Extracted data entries
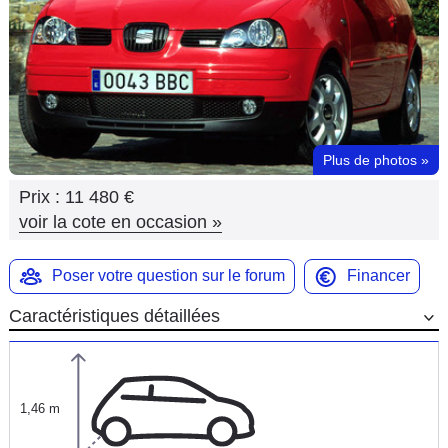
Flottes
Auto
Services
Forum
Plus de photos
»
Prix :
11 480 €
Moto
voir la cote en occasion
»
Marques
Poser votre question sur le forum
Financer
Caractéristiques détaillées
1,46 m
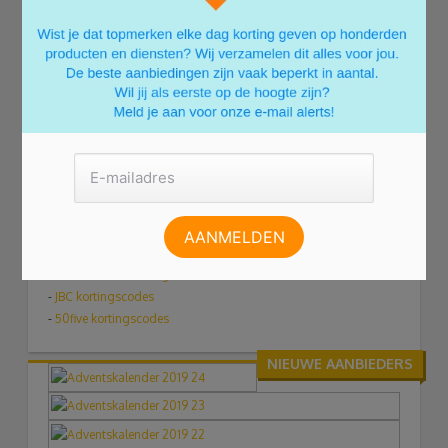
Lekker met Flair onderuit in de zetel. Weer op zoek naar inspiratie,
maar ook gewoon even heerlijk ontspannen. Het blad staat boordevol
met actuele items op het gebied van werk, relatie, vrije tijd en nog veel
meer. Daarnaast lees je ook op Flair.be alles over gezondheid, make-up
en modetrends. De keukenprinsessen onder de lezeressen worden tevens
op hun wenken bediend. Elke dinsdag weer originele recepten.
Via Flair.be kom je aan een voordelig abonnement.
AANBEVOLEN WINKELS
Wij denken dat je de volgende
winkels ook interessant vindt:
-
TUI
kortingscodes
-
Sarenza kortingscodes
-
Coolblue aanbiedingen
-
JBC kortingscodes
-
50five kortingscodes
NIEUWE AANBIEDERS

## What you have to do:
A single number is expected: how many lines in the entries contain "kortingscodes".

## Solution for this problem:
4